# Bonaventura:"Sfido e aspetto chi mi ha augurato il peggio".



## admin (17 Febbraio 2017)

*Bonaventura:"Sfido e aspetto chi mi ha augurato il peggio".*

Jack Bonaventura, sul proprio profilo social, ha parlato del suo infortunio lanciando una sfida a chi gli ha augurato il peggio, dopo l'infortunio. Ecco le parole del centrocampista:"Devo ringraziare tutti. Dopo l'infortunio ho ricevuto messaggi molto belli. State dimostrando di essere i migliori tifosi del mondo. Aspetto invece a Casa Milan, per i prossimi eventi, chi mi ha augurato il peggio. E lo invito a ripetermi in faccia quanto detto. Farò di tutto per rientrare il prima possibile".


----------



## Lo Gnu (17 Febbraio 2017)

Chi è quel malato di mente che ha osato augurare qualcosa di male a uno come Bonaventura?


----------



## Ragnet_7 (17 Febbraio 2017)

Lo Gnu ha scritto:


> Chi è quel malato di mente che ha osato augurare qualcosa di male a uno come Bonaventura?



sarà stato qualche sfinterista.


----------



## tifoso evorutto (17 Febbraio 2017)

Dai Bona a cuccia... 
che fai ti metti sullo stesso livello di qualche idiota, per giunta tifoso avversario?


----------



## diavoloINme (17 Febbraio 2017)

Questa poi.......
Qualche idiota?!?!


----------



## VonVittel (17 Febbraio 2017)

Saranno stati alcuni tifosi sfinteristi frustrati sia per la loro vita, sia per aver rosicato per la loro squadra di melma. 
Tranquillo Jack, certa spazzatura va solo ignorata


----------



## Pamparulez2 (17 Febbraio 2017)

Dai Jack il leone da tastiera no... devi essere un esempio.


----------



## DeviLInsideMe (17 Febbraio 2017)

Jack ignora questi dementi sfinteristi e gobbi ! 
Ti aspettiamo quest'estate dove finalmente , si spera, avrai compagni degni!


----------



## sballotello (17 Febbraio 2017)

Sicuramente non dai milanisti al contrario del capitano


----------



## Igniorante (17 Febbraio 2017)

Ti darei una mano volentieri, Jack


----------



## MissRossonera (18 Febbraio 2017)

Admin ha scritto:


> Jack Bonaventura, sul proprio profilo social, ha parlato del suo infortunio lanciando una sfida a chi gli ha augurato il peggio, dopo l'infortunio.
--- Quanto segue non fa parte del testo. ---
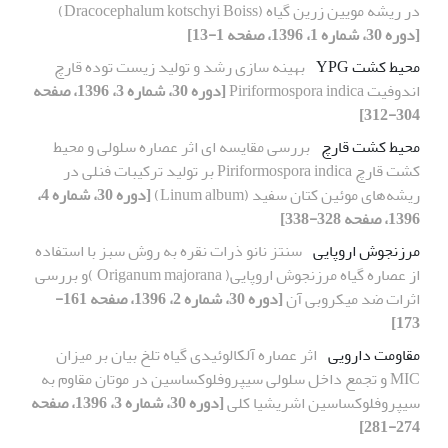
در ریشه مویین زرین گیاه (Dracocephalum kotschyi Boiss)
[دوره 30، شماره 1، 1396، صفحه 1-13]
محیط کشت YPG
بهینه سازی رشد و تولید زیست توده قارچ
اندوفیت Piriformospora indica
[دوره 30، شماره 3، 1396، صفحه
304-312]
محیط کشت قارچ
بررسی مقایسه ای اثر عصاره سلولی و محیط
کشت قارچ Piriformospora indica بر تولید ترکیبات فنلی در
ریشه‌های موئین کتان سفید (Linum album)
[دوره 30، شماره 4،
1396، صفحه 328-338]
مرزنجوش اروپایی
سنتز نانو ذرات نقره به روش سبز با استفاده
از عصاره گیاه مرزنجوش اروپایی( Origanum majorana )و بررسی
اثرات ضد میکروبی آن
[دوره 30، شماره 2، 1396، صفحه 161-
173]
مقاومت دارویی
اثر عصاره آلکالوئیدی گیاه تلخ بیان بر میزان
MIC و تجمع داخل سلولی سیپروفلوکساسین در موتان مقاوم به
سیپروفلوکساسین اشریشیا کلی
[دوره 30، شماره 3، 1396، صفحه
274-281]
Ecco le parole del centrocampista:"Devo ringraziare tutti. Dopo l'infortunio ho ricevuto messaggi molto belli. State dimostrando di essere i migliori tifosi del mondo. Aspetto invece a Casa Milan, per i prossimi eventi, chi mi ha augurato il peggio. E lo invito a ripetermi in faccia quanto detto. Farò di tutto per rientrare il prima possibile".
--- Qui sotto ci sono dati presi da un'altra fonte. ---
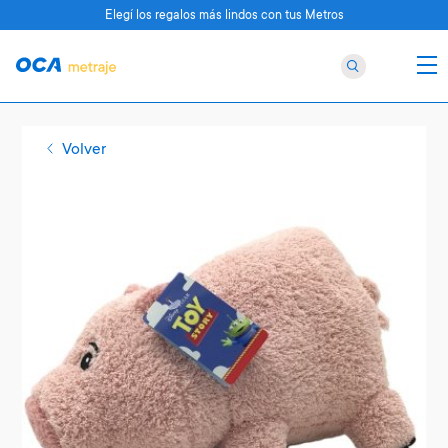
Elegí los regalos más lindos con tus Metros
Volver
Lascia stare Jack, è gente che non merita risposta. Chi conosce la tua serietà anche solo dalla TV non può che augurarti di tornare presto in campo.


----------



## Giangy (18 Febbraio 2017)

Uno dei migliori giocatori di questo Milan, sicuramente qualche demente non tifoso!


----------



## wfiesso (18 Febbraio 2017)

Lo Gnu ha scritto:


> Chi è quel malato di mente che ha osato augurare qualcosa di male a uno come Bonaventura?



La butto lì, i raiola boys che hanno insultato pure gigio


----------



## Victorss (18 Febbraio 2017)

Grande Jack rimettiti presto, ti manca poco per diventare un campione!!


----------